→ **Your task**
Tally every line of the entries that contains the string "Nabeshin", then reply with only that number.

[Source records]

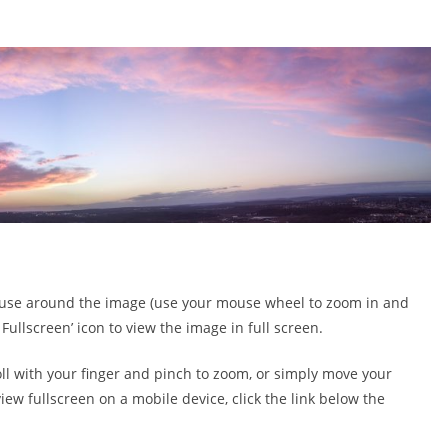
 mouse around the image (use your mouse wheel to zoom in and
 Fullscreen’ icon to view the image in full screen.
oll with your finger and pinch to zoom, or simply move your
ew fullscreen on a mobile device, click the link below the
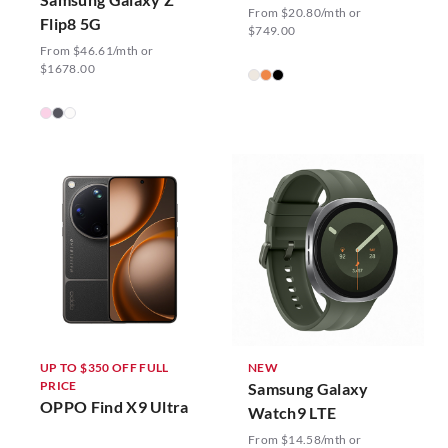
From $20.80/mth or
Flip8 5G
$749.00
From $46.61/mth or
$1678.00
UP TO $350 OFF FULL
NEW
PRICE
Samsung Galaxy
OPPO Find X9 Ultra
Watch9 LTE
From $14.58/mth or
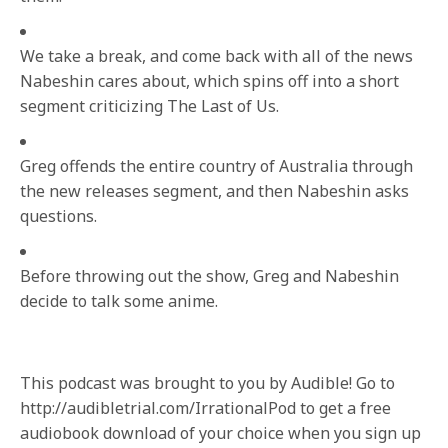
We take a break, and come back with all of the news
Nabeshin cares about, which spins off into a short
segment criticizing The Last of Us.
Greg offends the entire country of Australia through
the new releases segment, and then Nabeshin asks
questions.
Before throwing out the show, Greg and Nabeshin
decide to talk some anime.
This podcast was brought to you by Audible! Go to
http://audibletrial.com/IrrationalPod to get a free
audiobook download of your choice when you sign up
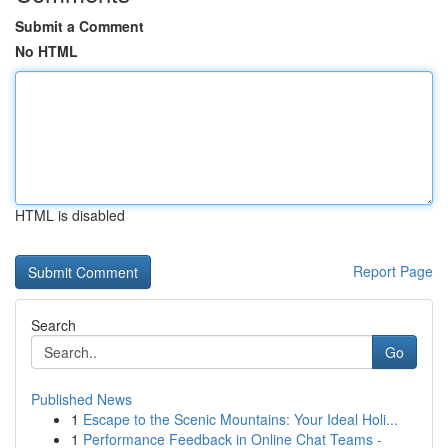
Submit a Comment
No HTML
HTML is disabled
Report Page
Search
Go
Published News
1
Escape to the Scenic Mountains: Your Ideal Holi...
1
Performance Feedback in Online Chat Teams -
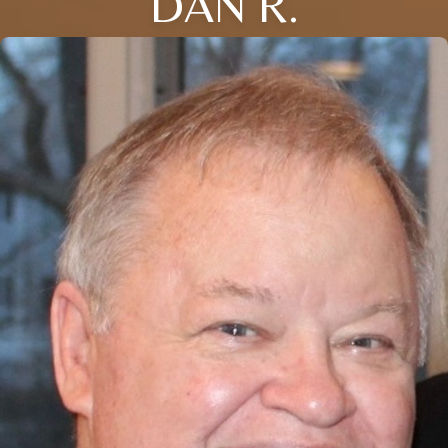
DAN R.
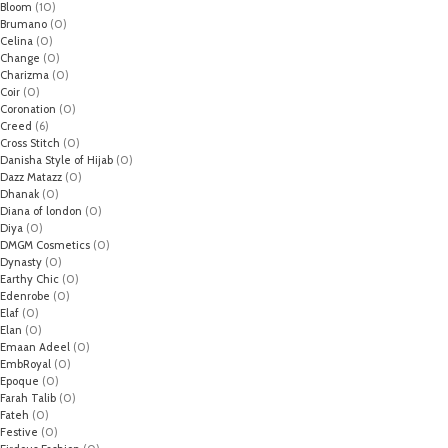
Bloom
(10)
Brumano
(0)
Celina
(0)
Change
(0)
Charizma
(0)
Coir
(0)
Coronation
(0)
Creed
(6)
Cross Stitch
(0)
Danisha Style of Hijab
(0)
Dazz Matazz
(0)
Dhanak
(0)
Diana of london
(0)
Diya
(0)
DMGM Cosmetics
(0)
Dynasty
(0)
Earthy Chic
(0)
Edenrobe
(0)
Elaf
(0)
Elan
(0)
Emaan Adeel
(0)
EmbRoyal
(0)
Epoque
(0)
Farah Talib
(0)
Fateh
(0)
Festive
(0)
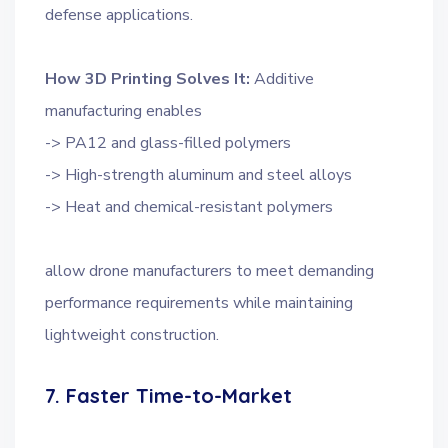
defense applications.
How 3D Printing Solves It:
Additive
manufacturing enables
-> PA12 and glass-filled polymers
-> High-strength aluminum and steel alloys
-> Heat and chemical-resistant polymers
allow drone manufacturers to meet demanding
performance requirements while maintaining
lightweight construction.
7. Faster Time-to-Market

→ **Answer to the problem**
3